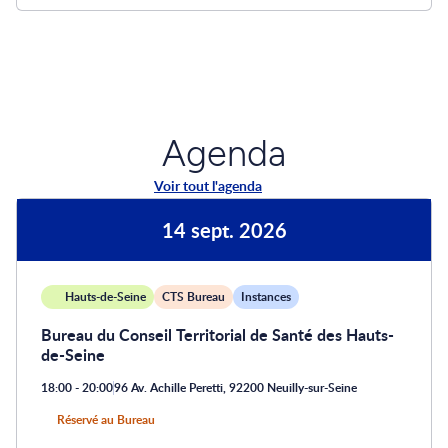
Agenda
Voir tout l'agenda
14 sept. 2026
Hauts-de-Seine
CTS Bureau
Instances
Bureau du Conseil Territorial de Santé des Hauts-
de-Seine
18:00 - 20:00
96 Av. Achille Peretti, 92200 Neuilly-sur-Seine
Réservé au Bureau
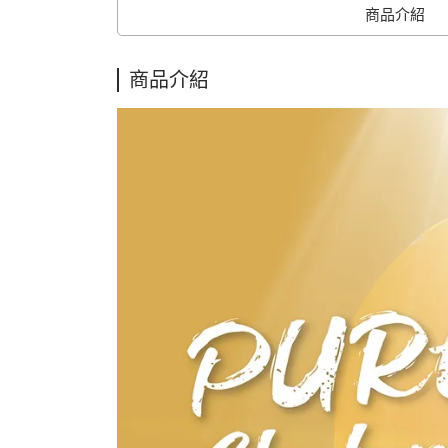
商品介紹
商品介紹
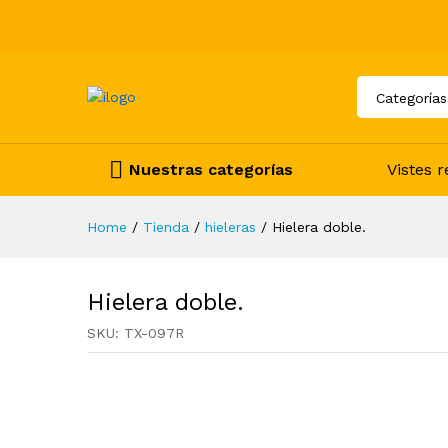
Categorías
Nuestras categorías
Vistes 
Home
/
Tienda
/
hieleras
/
Hielera doble.
Hielera doble.
SKU:
TX-097R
━━━
* **TO DO**
Lines with the word "Seine" in them: report all of these from the listing above.

* **RESPONSE TO THIS EXERCISE**
Hauts-de-Seine
de-Seine
96 Av. Achille Peretti, 92200 Neuilly-sur-Seine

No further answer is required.